Assume we have the matrix equation:
$(U^{\top} A) (Q \Lambda Q^{\top}) (A^{\top} U) = \Sigma$
such that all matrices in this equation have real values and (d > n):
$U$ is $d \times d$ and is orthonormal
$A$ is $d \times n$
$Q$ is $n \times n$ and is orthonormal
$\Lambda$ is $n \times n$ and is diagonal (with only non-negative values)
$\Sigma$ is $d \times d$ and is diagonal (with only non-negative values)
Is there a way to extract the matrix $U^{\top} A$ if we know: $\Sigma$, $\Lambda$ and $Q$ but don't know $A$, $U$? (I think this can be phrased more "mathematically" as a question about a uniqueness of a solution, but not sure how.)

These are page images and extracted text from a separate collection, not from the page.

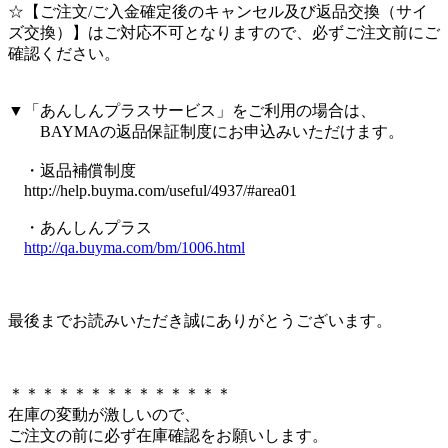
☆【ご注文/ご入金確定後のキャンセル及び返品交換（サイ
ズ交換）】はご対応不可となりますので、必ずご注文前にご
確認ください。
▼「あんしんプラスサービス」をご利用の場合は、
BAYMAの返品保証制度にお申込みいただけます。
・返品補償制度
http://help.buyma.com/useful/4937/#area01
・あんしんプラス
http://qa.buyma.com/bm/1006.html
最後までお読みいただき誠にありがとうございます。
＊＊＊＊＊＊＊＊＊＊＊＊＊＊
在庫の変動が激しいので、
ご注文の前に必ず在庫確認をお願いします。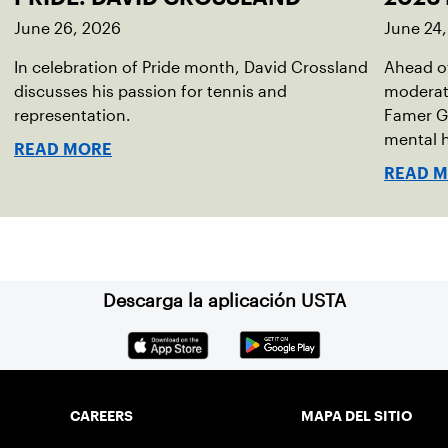
June 26, 2026
June 24
In celebration of Pride month, David Crossland
Ahead of
discusses his passion for tennis and
moderato
representation.
Famer G
mental h
READ MORE
debut no
READ 
Descarga la aplicación USTA
CAREERS
MAPA DEL SITIO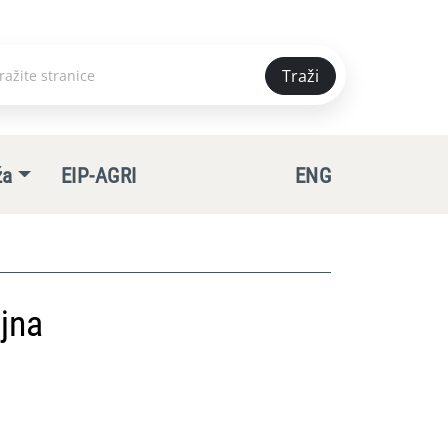
Traži
e
ža
EIP-AGRI
ENG
jna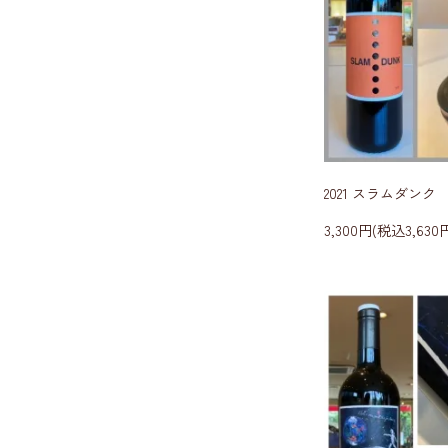
2021 スラムダンク
3,300円(税込3,630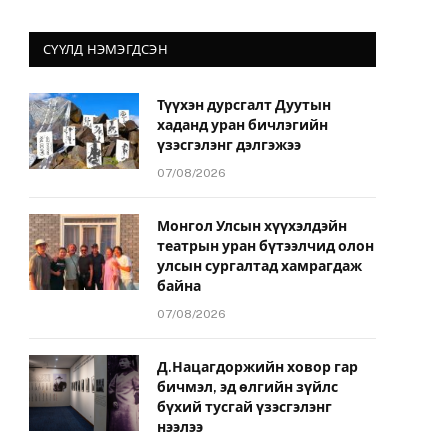
СҮҮЛД НЭМЭГДСЭН
Түүхэн дурсгалт Дуутын
хаданд уран бичлэгийн
үзэсгэлэнг дэлгэжээ
07/08/2026
Монгол Улсын хүүхэлдэйн
театрын уран бүтээлчид олон
улсын сургалтад хамрагдаж
байна
07/08/2026
Д.Нацагдоржийн ховор гар
бичмэл, эд өлгийн зүйлс
бүхий тусгай үзэсгэлэнг
нээлээ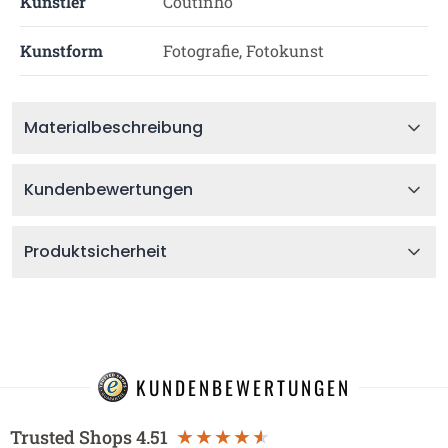
Künstler
Coutinho
Kunstform
Fotografie, Fotokunst
Materialbeschreibung
Kundenbewertungen
Produktsicherheit
KUNDENBEWERTUNGEN
Trusted Shops
4.51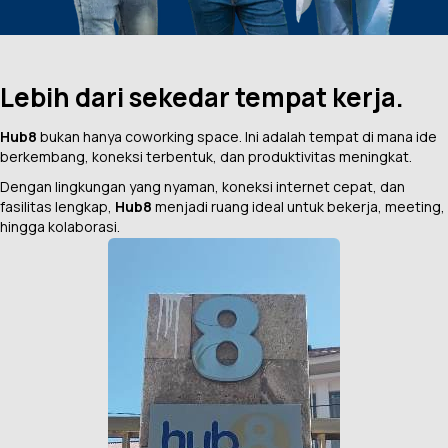
Lebih dari sekedar tempat kerja.
Hub8
bukan hanya coworking space. Ini adalah tempat di mana ide
berkembang, koneksi terbentuk, dan produktivitas meningkat.
Dengan lingkungan yang nyaman, koneksi internet cepat, dan
fasilitas lengkap,
Hub8
menjadi ruang ideal untuk bekerja, meeting,
hingga kolaborasi.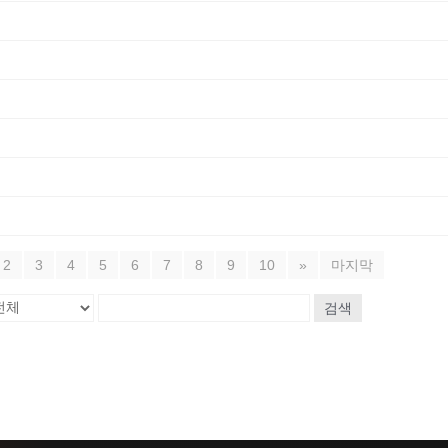
2
3
4
5
6
7
8
9
10
»
마지막
검색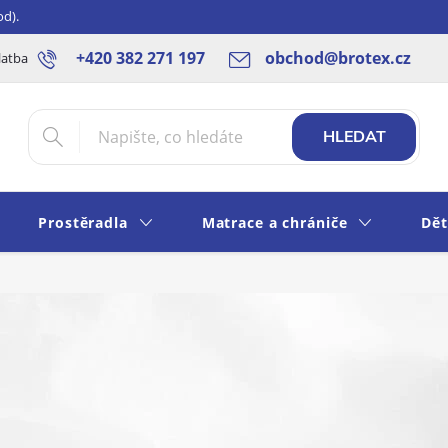
od).
+420 382 271 197
obchod@brotex.cz
latba
Blog
Rady a tipy
Obchodní podmínky
Ochrana os
HLEDAT
Prostěradla
Matrace a chrániče
Dět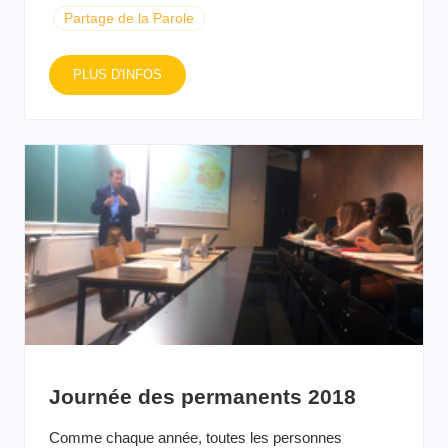
Partage de la Parole
PLUS D'INFOS
Journée des permanents 2018
Comme chaque année, toutes les personnes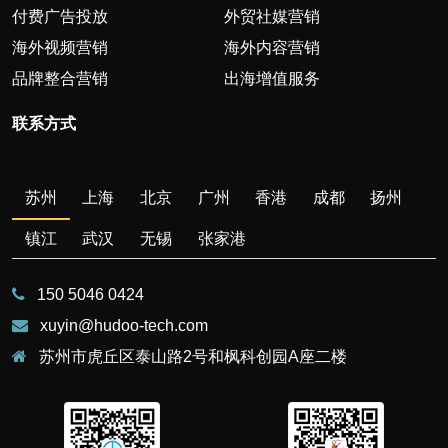
付费广告投放
外贸社媒营销
海外视频营销
海外内容营销
品牌整合营销
出海增值服务
联系方式
苏州
上海
北京
广州
香港
成都
扬州
镇江
武汉
无锡
张家港
150 5046 0424
xuyin@hudoo-tech.com
苏州市虎丘区泰山路2号和枫科创园A座二楼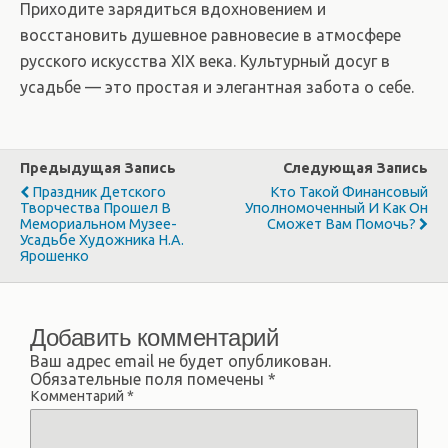
Приходите зарядиться вдохновением и
восстановить душевное равновесие в атмосфере
русского искусства XIX века. Культурный досуг в
усадьбе — это простая и элегантная забота о себе.
Предыдущая Запись
Следующая Запись
Праздник Детского
Кто Такой Финансовый
Творчества Прошел В
Уполномоченный И Как Он
Мемориальном Музее-
Сможет Вам Помочь?
Усадьбе Художника Н.А.
Ярошенко
Добавить комментарий
Ваш адрес email не будет опубликован.
Обязательные поля помечены
*
Комментарий
*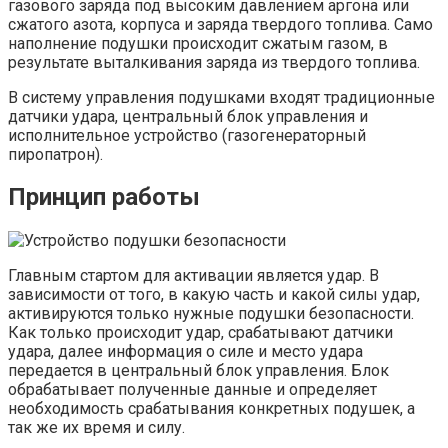
газового заряда под высоким давлением аргона или
сжатого азота, корпуса и заряда твердого топлива. Само
наполнение подушки происходит сжатым газом, в
результате выталкивания заряда из твердого топлива.
В систему управления подушками входят традиционные
датчики удара, центральный блок управления и
исполнительное устройство (газогенераторный
пиропатрон).
Принцип работы
Главным стартом для активации является удар. В
зависимости от того, в какую часть и какой силы удар,
активируются только нужные подушки безопасности.
Как только происходит удар, срабатывают датчики
удара, далее информация о силе и место удара
передается в центральный блок управления. Блок
обрабатывает полученные данные и определяет
необходимость срабатывания конкретных подушек, а
так же их время и силу.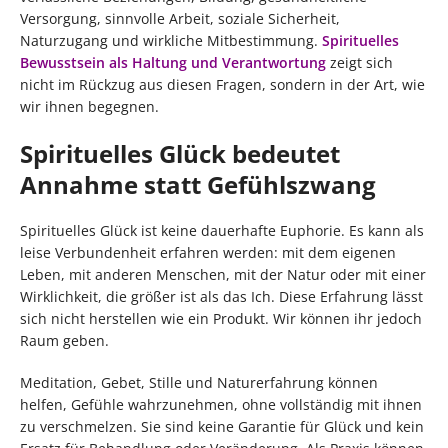
Versorgung, sinnvolle Arbeit, soziale Sicherheit,
Naturzugang und wirkliche Mitbestimmung.
Spirituelles
Bewusstsein als Haltung und Verantwortung
zeigt sich
nicht im Rückzug aus diesen Fragen, sondern in der Art, wie
wir ihnen begegnen.
Spirituelles Glück bedeutet
Annahme statt Gefühlszwang
Spirituelles Glück ist keine dauerhafte Euphorie. Es kann als
leise Verbundenheit erfahren werden: mit dem eigenen
Leben, mit anderen Menschen, mit der Natur oder mit einer
Wirklichkeit, die größer ist als das Ich. Diese Erfahrung lässt
sich nicht herstellen wie ein Produkt. Wir können ihr jedoch
Raum geben.
Meditation, Gebet, Stille und Naturerfahrung können
helfen, Gefühle wahrzunehmen, ohne vollständig mit ihnen
zu verschmelzen. Sie sind keine Garantie für Glück und kein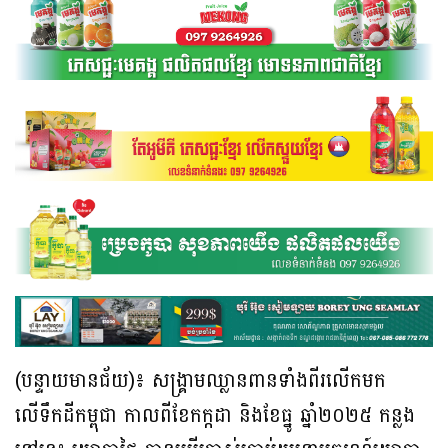
(បន្ទាយមានជ័យ)៖ សង្គ្រាមឈ្លានពានទាំងពីរលើកមក
លើទឹកដីកម្ពុជា កាលពីខែកក្កដា និងខែធ្នូ ឆ្នាំ២០២៥ កន្លង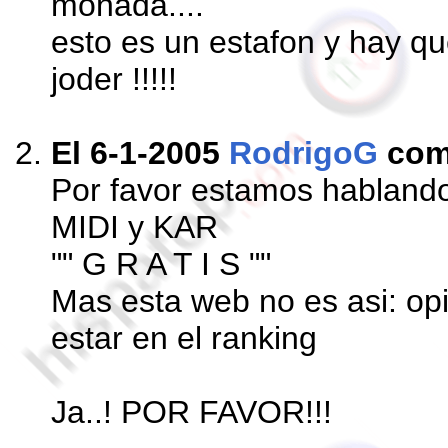
monada....
esto es un estafon y hay qu
joder !!!!!
El 6-1-2005
RodrigoG
com
Por favor estamos habland
MIDI y KAR
"" G R A T I S ""
Mas esta web no es asi: op
estar en el ranking
Ja..! POR FAVOR!!!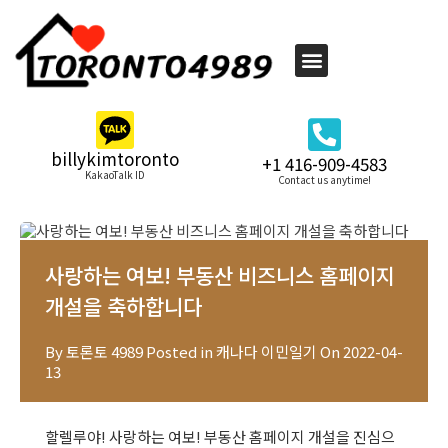
billykimtoronto
+1 416-909-4583
KakaoTalk ID
Contact us anytime!
사랑하는 여보! 부동산 비즈니스 홈페이지
개설을 축하합니다
By
토론토 4989
Posted in
캐나다 이민일기
On
2022-04-
13
할렐루야! 사랑하는 여보! 부동산 홈페이지 개설을 진심으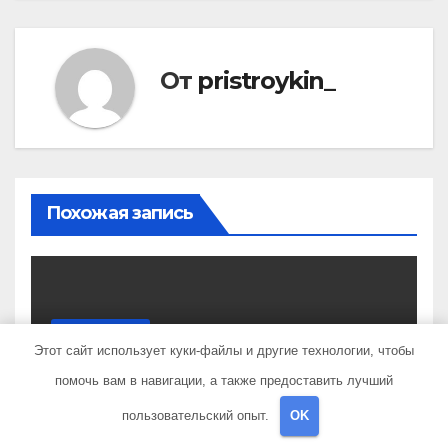
От
pristroykin_
Похожая запись
UNCATEGORISED
Этот сайт использует куки-файлы и другие технологии, чтобы
Николай Рыбаков —
политик, лидер партии
помочь вам в навигации, а также предоставить лучший
Яблоко и его биография
пользовательский опыт.
OK
АПР 9, 2022
PRISTROYKIN_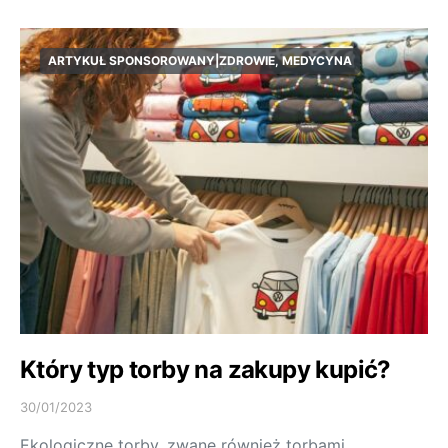
ARTYKUŁ SPONSOROWANY|ZDROWIE, MEDYCYNA
Który typ torby na zakupy kupić?
30/01/2023
Ekologiczne torby, zwane również torbami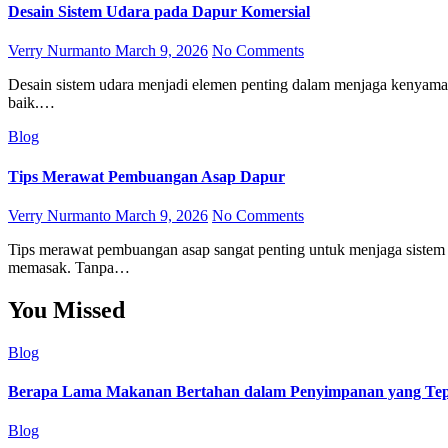
Desain Sistem Udara pada Dapur Komersial
Verry Nurmanto
March 9, 2026
No Comments
Desain sistem udara menjadi elemen penting dalam menjaga kenyamanan dan keamanan dapur komersial. Sistem ini mengatur aliran udara agar panas, asap, dan uap masakan dapat keluar dari ruangan dengan
baik.…
Blog
Tips Merawat Pembuangan Asap Dapur
Verry Nurmanto
March 9, 2026
No Comments
Tips merawat pembuangan asap sangat penting untuk menjaga sistem ventilasi dapur tetap bekerja optimal. Sistem pembuangan asap membantu mengalirkan udara panas, asap, dan uap minyak keluar dari area
memasak. Tanpa…
You Missed
Blog
Berapa Lama Makanan Bertahan dalam Penyimpanan yang Tep
Blog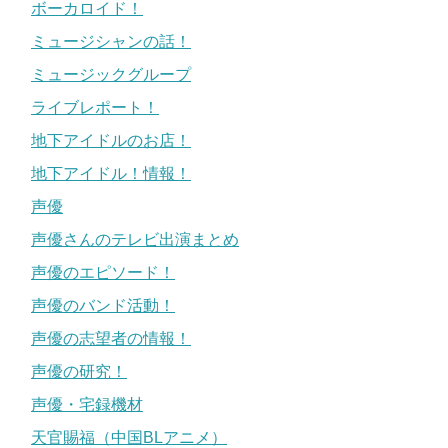
ボーカロイド！
ミュージシャンの話！
ミュージックグループ
ライブレポート！
地下アイドルのお店！
地下アイドル！情報！
声優
声優さんのテレビ出演まとめ
声優のエピソード！
声優のバンド活動！
声優の志望者の情報！
声優の研究！
声優・宅録機材
天官賜福（中国BLアニメ）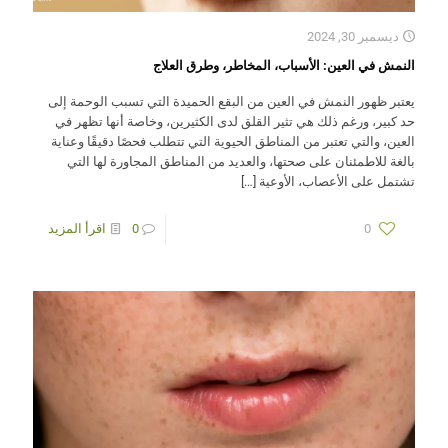
ديسمبر 30, 2024
النمش في العين: الأسباب، المخاطر، وطرق العلاج
يعتبر ظهور النمش في العين من البقع الحميدة التي تسبب الوحمة إلى
حد كبير، ورغم ذلك هي تثير القلق لدى الكثيرين، وخاصة أنها تظهر في
العين، والتي تعتبر من المناطق الحيوية التي تتطلب فحصًا دقيقًا وعناية
بالغة للاطمئنان على صحتها، والعديد من المناطق المجاورة لها التي
تشتمل على الأعصاب، الأوعية
[…]
0
0
اقرأ المزيد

I wouldn't mind getting $U^{\top} A$ up to an invertible linear transformation, as long as this transformation is a function of $U$ only. What if $A$ contains $n$ orthonormal vectors of length $d$? I think this has an easier solution.
Here is a SOLUTION which I think is correct:
Here is my conclusion, I am not sure if it is completely correct.
Set $F = U^{\top} A Q$. Then we have an equation of the form:
$F \Lambda F^{\top} = \Sigma$ where $\Lambda$ and $\Sigma$ are diagonal. To solve for $F$, we note that a solution would be a diagonal matrix that equals:
$F = \Sigma^{1/2} \Lambda^{-1/2}$. (I am assuming $d = n$ for simplicity, this can be easily generalized to any d > n).
So we have:
$U^{\top} A Q = \Sigma^{1/2} \Lambda^{-1/2}$ and therefore,
$U^{\top} A = \Sigma^{1/2} \Lambda^{-1/2} Q^{\top}$.
The solution, I am guessing is very much not unique (for $U^{\top} A$).
I just found a specific $F$ for which it works, there could be others.